__The data__:

++++++++++

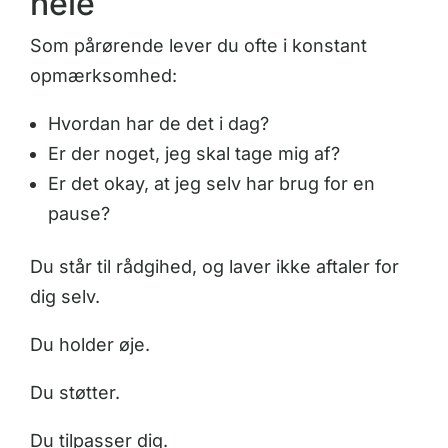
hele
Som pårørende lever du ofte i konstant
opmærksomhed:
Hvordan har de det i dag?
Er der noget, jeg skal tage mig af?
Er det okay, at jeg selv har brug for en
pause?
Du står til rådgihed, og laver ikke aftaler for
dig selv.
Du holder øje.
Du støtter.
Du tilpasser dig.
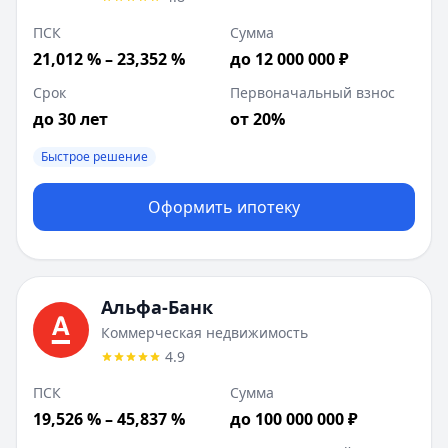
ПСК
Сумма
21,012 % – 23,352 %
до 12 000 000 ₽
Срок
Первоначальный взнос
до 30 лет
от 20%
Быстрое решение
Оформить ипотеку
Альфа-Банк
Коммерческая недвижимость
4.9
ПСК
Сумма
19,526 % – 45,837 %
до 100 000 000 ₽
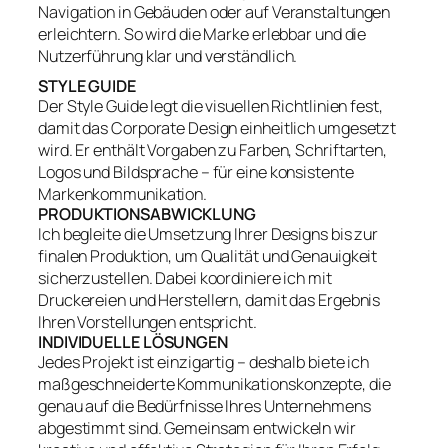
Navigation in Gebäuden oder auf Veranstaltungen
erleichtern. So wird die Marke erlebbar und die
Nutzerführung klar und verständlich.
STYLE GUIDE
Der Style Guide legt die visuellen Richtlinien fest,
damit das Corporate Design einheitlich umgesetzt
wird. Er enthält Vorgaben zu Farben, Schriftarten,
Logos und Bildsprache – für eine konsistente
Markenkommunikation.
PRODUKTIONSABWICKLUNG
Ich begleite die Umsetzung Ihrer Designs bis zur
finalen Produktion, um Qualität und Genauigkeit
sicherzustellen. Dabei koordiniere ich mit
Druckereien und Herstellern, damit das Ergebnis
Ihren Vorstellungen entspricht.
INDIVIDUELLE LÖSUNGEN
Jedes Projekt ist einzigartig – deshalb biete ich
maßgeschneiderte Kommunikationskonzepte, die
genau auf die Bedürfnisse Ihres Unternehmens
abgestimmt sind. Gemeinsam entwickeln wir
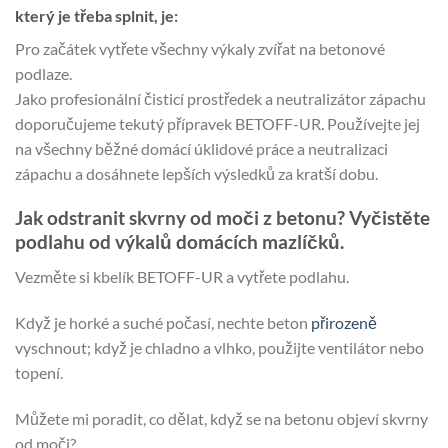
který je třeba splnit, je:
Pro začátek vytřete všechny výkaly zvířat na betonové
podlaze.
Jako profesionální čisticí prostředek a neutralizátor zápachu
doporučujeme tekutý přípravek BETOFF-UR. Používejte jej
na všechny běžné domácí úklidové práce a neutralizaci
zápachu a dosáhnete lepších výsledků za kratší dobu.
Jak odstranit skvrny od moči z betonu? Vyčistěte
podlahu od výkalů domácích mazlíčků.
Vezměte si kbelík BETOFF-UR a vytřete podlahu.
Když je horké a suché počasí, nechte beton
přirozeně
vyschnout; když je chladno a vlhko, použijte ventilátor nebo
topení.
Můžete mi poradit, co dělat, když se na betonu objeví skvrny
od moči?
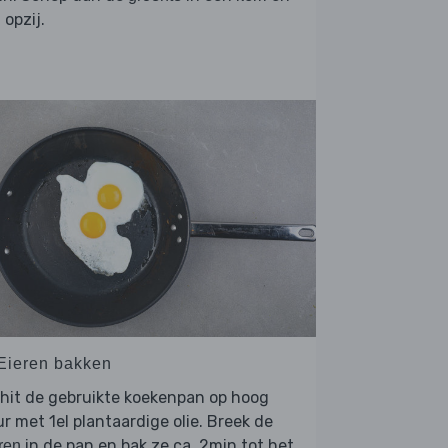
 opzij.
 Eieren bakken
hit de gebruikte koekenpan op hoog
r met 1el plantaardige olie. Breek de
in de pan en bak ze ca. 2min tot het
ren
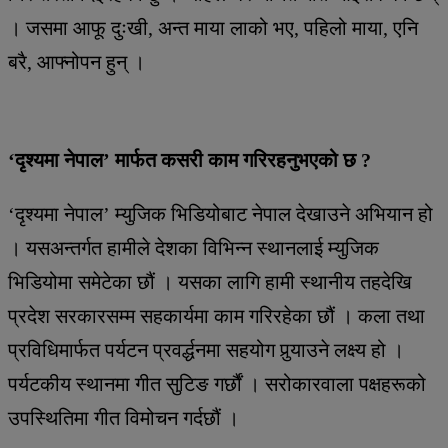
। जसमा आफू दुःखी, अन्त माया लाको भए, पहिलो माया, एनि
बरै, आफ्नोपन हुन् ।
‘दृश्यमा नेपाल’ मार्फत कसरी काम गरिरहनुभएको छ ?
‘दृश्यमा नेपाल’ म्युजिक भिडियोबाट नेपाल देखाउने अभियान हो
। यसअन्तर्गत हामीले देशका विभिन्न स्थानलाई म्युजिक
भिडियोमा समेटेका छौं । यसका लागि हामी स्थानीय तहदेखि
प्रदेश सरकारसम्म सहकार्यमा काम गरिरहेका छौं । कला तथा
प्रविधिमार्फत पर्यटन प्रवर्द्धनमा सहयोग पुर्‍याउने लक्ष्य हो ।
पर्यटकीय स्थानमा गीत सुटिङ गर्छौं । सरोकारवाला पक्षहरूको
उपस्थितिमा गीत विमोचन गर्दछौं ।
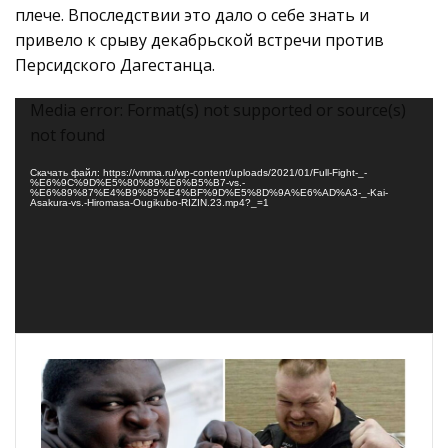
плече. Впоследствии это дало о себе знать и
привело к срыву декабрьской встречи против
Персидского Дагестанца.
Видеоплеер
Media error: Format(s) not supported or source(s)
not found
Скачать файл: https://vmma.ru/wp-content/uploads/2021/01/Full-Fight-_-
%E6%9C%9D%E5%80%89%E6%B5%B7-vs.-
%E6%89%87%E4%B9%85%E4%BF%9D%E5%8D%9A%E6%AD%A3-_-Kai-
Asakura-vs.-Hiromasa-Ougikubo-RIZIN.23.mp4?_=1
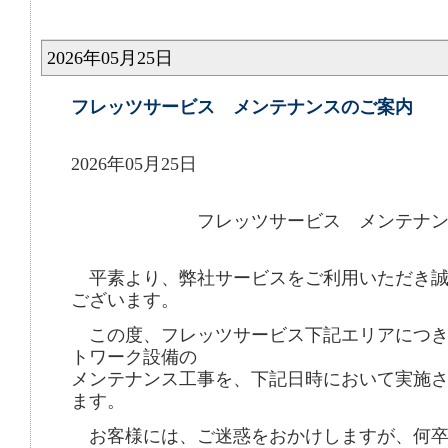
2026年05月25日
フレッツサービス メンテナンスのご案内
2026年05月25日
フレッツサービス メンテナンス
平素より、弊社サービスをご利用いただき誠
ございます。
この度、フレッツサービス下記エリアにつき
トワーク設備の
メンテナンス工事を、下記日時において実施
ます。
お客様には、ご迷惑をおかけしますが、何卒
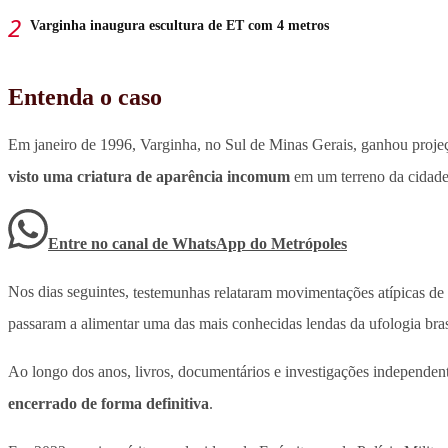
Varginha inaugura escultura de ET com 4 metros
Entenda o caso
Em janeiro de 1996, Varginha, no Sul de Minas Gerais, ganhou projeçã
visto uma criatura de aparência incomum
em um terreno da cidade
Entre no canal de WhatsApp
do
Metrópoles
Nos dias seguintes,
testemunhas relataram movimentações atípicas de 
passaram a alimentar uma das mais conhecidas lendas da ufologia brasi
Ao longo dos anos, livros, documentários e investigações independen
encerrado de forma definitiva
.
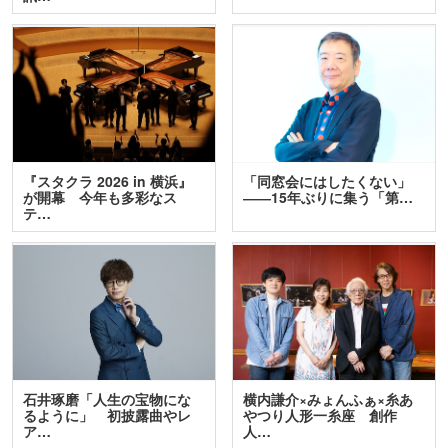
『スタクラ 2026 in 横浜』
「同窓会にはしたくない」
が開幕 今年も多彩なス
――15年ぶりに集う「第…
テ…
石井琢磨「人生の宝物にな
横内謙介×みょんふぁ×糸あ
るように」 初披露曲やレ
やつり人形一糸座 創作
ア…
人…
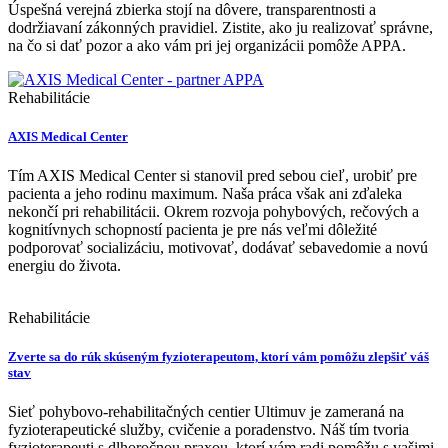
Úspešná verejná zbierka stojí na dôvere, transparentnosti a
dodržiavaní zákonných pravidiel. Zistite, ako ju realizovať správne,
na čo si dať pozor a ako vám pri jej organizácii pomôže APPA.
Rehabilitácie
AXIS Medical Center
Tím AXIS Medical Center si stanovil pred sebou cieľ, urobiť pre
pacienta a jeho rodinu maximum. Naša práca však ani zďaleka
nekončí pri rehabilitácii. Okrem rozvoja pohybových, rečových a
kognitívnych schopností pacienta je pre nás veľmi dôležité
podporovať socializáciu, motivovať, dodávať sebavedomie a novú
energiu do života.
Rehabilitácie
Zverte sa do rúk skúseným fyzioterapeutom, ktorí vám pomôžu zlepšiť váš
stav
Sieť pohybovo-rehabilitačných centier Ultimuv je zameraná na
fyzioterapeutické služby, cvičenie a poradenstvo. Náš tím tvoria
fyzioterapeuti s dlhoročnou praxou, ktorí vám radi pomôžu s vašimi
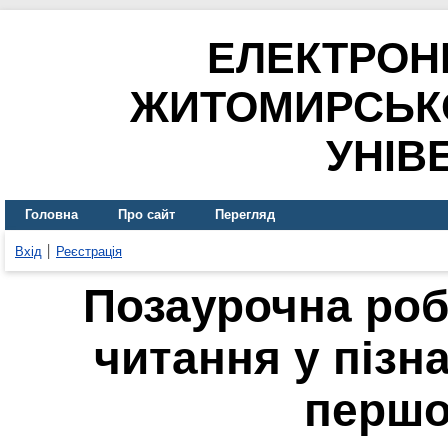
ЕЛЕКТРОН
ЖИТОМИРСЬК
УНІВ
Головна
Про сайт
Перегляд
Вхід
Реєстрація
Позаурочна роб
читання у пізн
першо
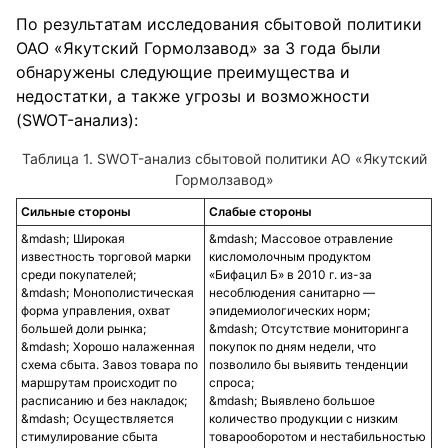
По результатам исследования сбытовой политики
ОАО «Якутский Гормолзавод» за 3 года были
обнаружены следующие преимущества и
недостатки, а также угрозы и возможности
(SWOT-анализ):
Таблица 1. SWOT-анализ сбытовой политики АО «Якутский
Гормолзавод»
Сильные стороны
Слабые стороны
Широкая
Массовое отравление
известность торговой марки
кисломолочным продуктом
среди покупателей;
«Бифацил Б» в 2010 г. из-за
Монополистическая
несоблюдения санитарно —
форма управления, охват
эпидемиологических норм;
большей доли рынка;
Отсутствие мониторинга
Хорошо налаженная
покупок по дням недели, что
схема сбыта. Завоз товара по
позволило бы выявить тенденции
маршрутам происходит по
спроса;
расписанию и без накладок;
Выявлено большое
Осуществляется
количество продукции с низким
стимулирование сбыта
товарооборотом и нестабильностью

++++++++++

__Requirement__: Look through the material above and pick out each line holding the word "skvrny".

__Finished task__:
Jak odstranit skvrny od moči z betonu? Vyčistěte
Můžete mi poradit, co dělat, když se na betonu objeví skvrny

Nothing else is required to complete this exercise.